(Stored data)
=== Section Start ===

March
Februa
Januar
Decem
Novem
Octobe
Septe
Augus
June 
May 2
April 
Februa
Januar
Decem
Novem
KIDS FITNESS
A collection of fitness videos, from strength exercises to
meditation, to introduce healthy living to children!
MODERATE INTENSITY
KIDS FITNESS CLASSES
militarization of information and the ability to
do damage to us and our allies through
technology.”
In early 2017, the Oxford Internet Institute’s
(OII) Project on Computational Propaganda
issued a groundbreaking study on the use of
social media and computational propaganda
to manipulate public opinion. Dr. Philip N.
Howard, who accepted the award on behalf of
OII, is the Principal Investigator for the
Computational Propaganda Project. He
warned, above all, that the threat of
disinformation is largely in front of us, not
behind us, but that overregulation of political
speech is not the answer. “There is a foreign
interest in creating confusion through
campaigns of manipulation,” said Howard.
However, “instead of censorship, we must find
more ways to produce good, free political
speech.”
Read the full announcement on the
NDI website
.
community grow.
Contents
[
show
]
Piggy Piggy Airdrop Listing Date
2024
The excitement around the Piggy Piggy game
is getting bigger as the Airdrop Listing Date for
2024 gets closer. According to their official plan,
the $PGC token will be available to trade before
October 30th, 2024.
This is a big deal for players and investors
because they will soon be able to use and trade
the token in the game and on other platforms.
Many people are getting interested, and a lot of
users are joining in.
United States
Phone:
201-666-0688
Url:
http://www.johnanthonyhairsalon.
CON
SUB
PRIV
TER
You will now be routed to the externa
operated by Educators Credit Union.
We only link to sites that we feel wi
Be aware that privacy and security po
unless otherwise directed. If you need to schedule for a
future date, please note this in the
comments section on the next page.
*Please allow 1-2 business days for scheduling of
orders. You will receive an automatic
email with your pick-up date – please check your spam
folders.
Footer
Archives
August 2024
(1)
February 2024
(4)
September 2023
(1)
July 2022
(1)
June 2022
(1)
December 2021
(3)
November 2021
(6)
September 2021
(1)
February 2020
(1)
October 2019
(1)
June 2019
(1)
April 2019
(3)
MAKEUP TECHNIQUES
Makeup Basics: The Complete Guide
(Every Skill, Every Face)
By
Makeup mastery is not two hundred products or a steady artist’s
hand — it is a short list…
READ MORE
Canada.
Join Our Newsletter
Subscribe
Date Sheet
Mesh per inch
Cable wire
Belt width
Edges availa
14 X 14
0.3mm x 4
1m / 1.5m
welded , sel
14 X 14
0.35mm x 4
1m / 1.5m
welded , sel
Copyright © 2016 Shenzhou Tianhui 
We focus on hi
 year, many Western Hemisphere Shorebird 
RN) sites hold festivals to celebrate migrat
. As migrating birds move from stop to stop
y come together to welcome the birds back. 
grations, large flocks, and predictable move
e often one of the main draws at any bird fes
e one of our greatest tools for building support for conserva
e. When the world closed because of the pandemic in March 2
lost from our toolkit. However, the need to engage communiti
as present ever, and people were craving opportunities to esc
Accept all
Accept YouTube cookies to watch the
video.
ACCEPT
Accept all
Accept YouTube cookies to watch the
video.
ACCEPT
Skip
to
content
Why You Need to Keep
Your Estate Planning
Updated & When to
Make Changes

=== Section End ===

What this task involves:
All that belongs in the answer is the run of lines above from the line containing "In early 2017, the" through the line containing "interest in creating confusion through", exactly as written.

Task result:
In early 2017, the Oxford Internet Institute’s
(OII) Project on Computational Propaganda
issued a groundbreaking study on the use of
social media and computational propaganda
to manipulate public opinion. Dr. Philip N.
Howard, who accepted the award on behalf of
OII, is the Principal Investigator for the
Computational Propaganda Project. He
warned, above all, that the threat of
disinformation is largely in front of us, not
behind us, but that overregulation of political
speech is not the answer. “There is a foreign
interest in creating confusion through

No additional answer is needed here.